Thoughts on the Ego, Discontent and Ambivalence

two head oulines

When the ego through the means of guilt steers you into repeatedly doing something that you do not really want to do, in order to relieve the guilt for example, it often creates resentment. In summary, the ego and its perception (often miss-perception) creates the issue and offers one a solution, only to either repeat a similar situation or manufacture a new one. By similar egoic processes, even the good things in life must eventually, in the least, turn to a state of some sort of ambivalence. Things such as love, hope, and joy must either end, become boring, turn fearful, or turn bittersweet with problems.

The ego’s favorite pastime is to analyze, rationalize, judge, attack or criticize things, people, ideas, and circumstances. So even if things are good, all good things must eventually become bad or not quite so good at the best. Peace and harmony, in general, cannot continue for too very long before someone’s ego needs to start a conflict or at least make some sort of negative judgment.
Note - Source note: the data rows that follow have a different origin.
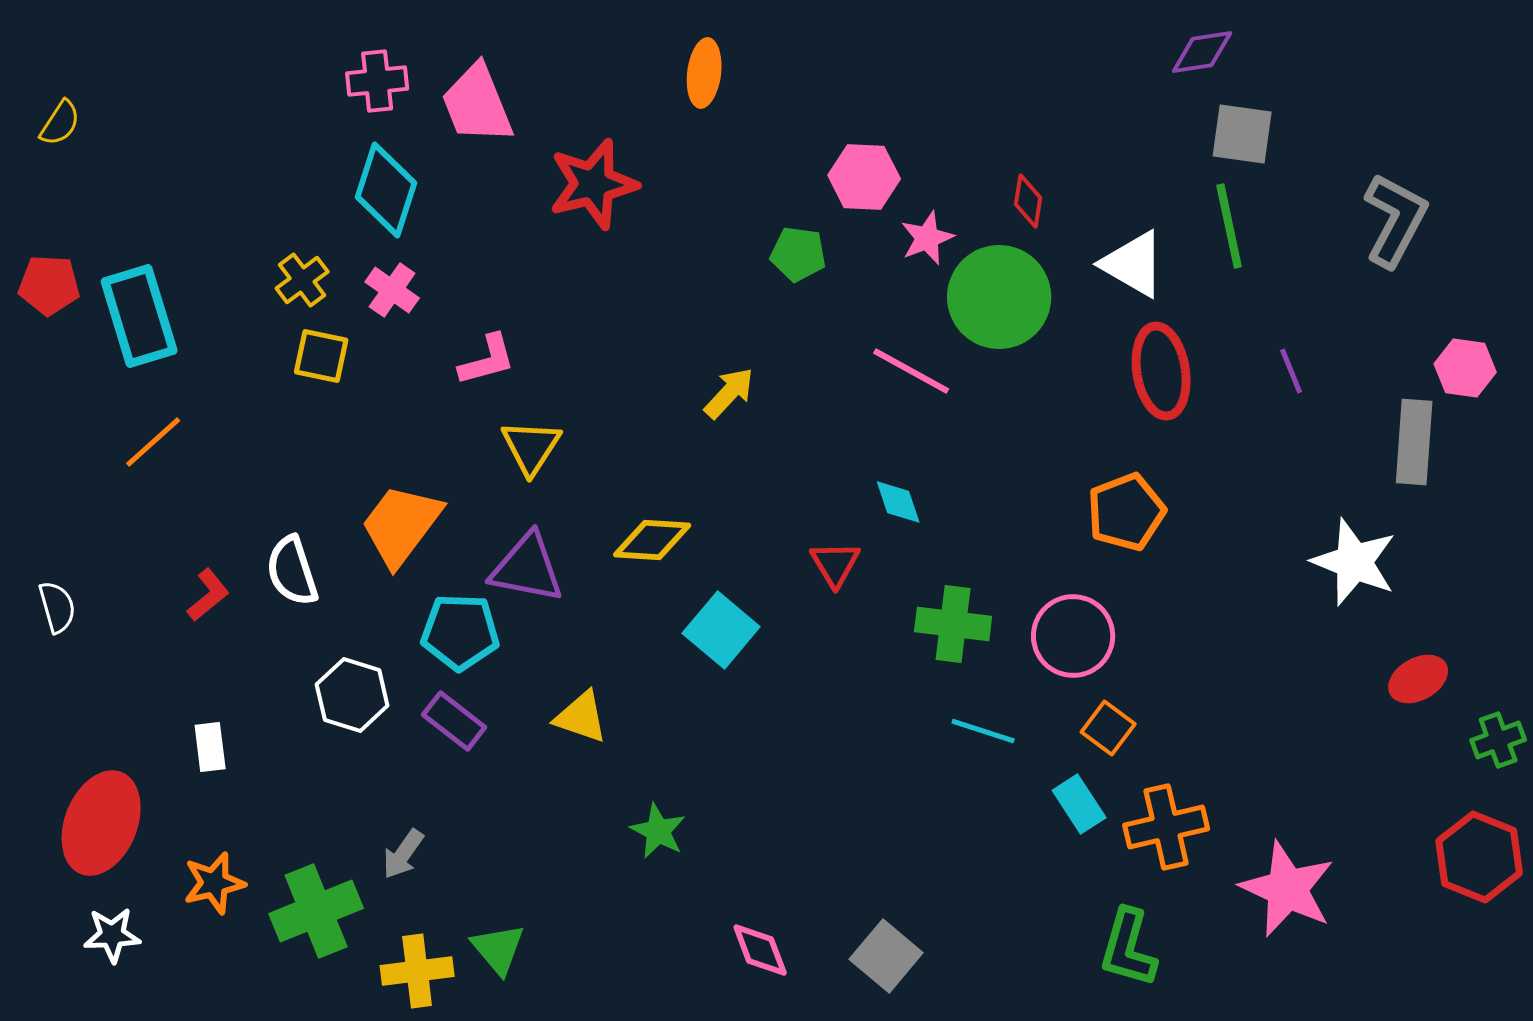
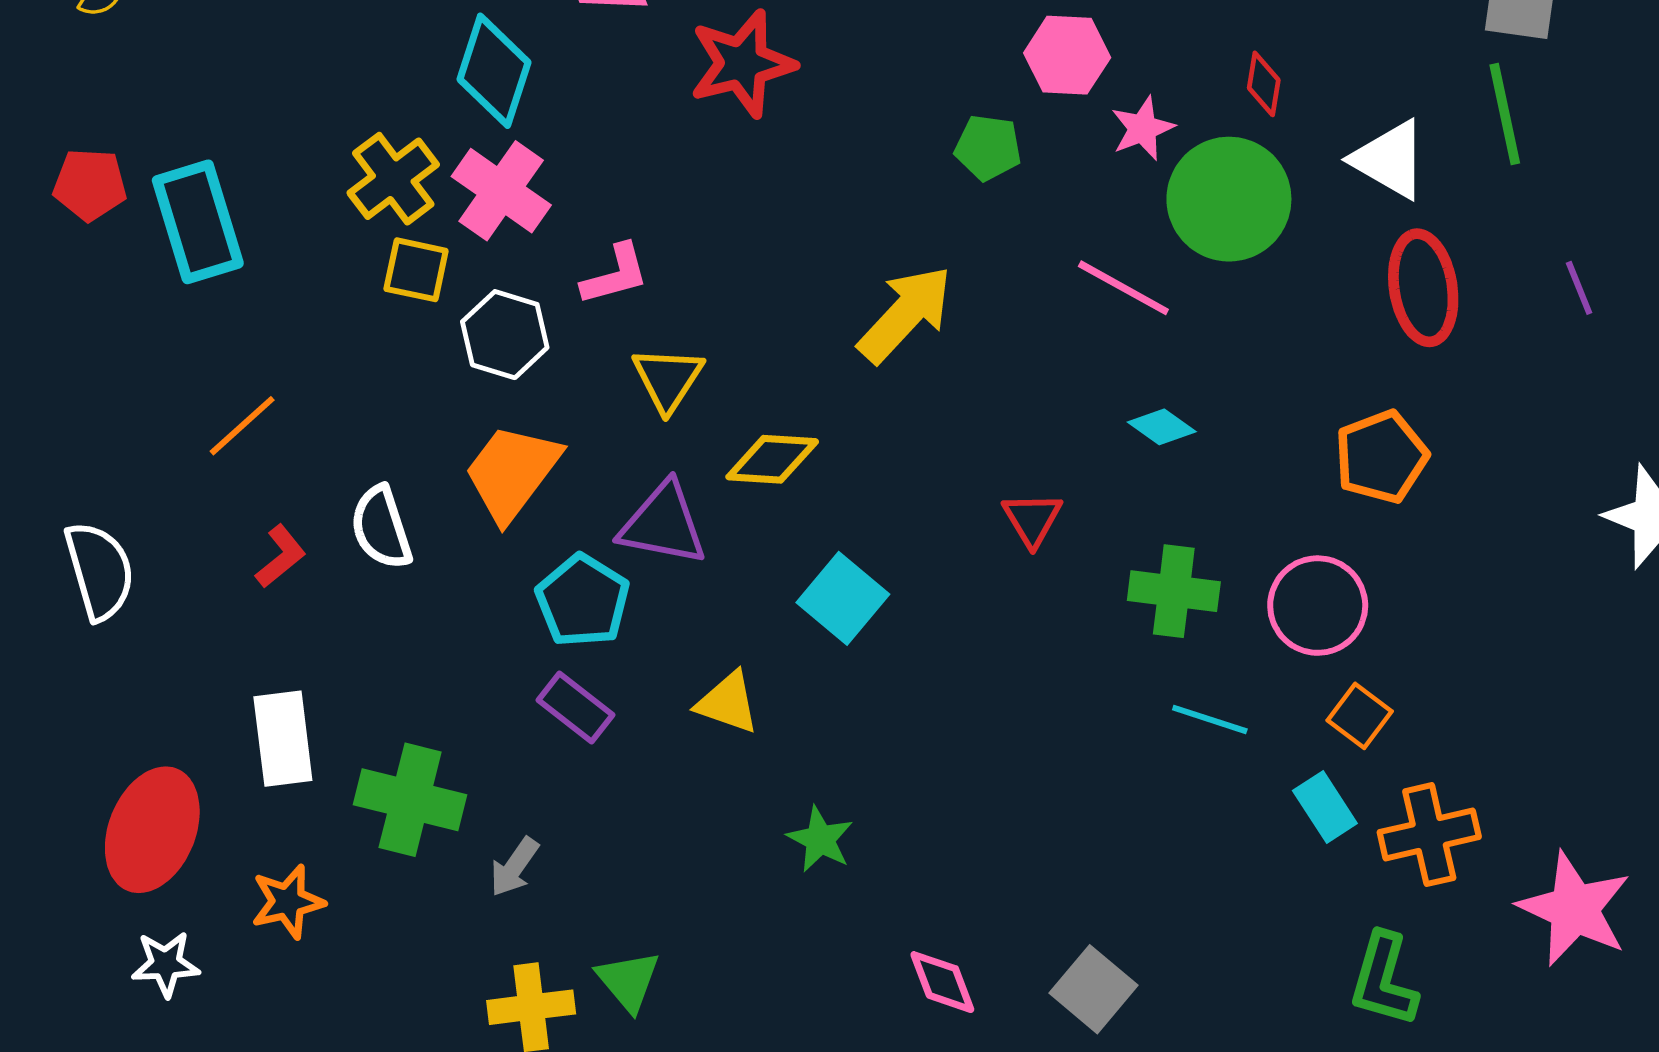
yellow cross: (302, 280) -> (393, 179), size x1.4
pink cross: (392, 290) -> (501, 191), size x1.5
yellow arrow: (729, 393) -> (905, 314), size x1.6
orange line: (153, 442) -> (242, 426), moved
cyan diamond: (898, 502) -> (1162, 427), moved, turned -36
yellow diamond: (652, 540) -> (772, 459), moved
white semicircle: (57, 607) -> (100, 571), size x1.6
cyan square: (721, 630) -> (843, 598), moved
cyan pentagon: (460, 632) -> (583, 601), turned 30
white hexagon: (352, 695) -> (505, 335), moved
white rectangle: (210, 747) -> (283, 739), size x1.6
green cross: (316, 911) -> (410, 800), moved, turned 36

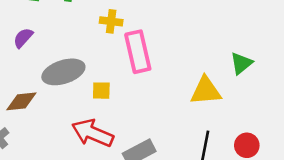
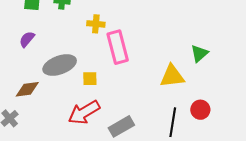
red arrow: (92, 133) -> (84, 112), turned -52
red circle: (247, 145) -> (200, 110), moved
The affected egos are often quick to enter the new state of turmoil, worry, discontentment, or conflict and deny any responsibility for their newfound fear, anger, or discontent. Why? Because it fulfills the ego’s primary goal which is to focus on itself and its perceptions. It accomplishes this by either elevating itself against the differences in others or aligning itself with the similarities in other, all within its imaginary magical kingdom where it rules relatively supreme. The ego distracts its host into thinking all of life is the ego’s little kingdom, be it good or bad, peace or conflict, contentment or despondency.

On and on the egoic processes continue with most everything in life, using smoke and mirrors promising some sort of pleasure, relief, justification, purpose, or satisfaction, but giving nothing at all. The most it will offer is a short-term fix at best.

The Ego can primarily only offer distractions and perpetuates its expansion and existence primarily at the expense of the host and secondarily at the expense of others. It cares for itself, more than its host. It will even use the wildest or rationalizations to support its position. In essence, the ego offers nothing of much or of lasting value. Yet why do we submit to it and obey its impulses so?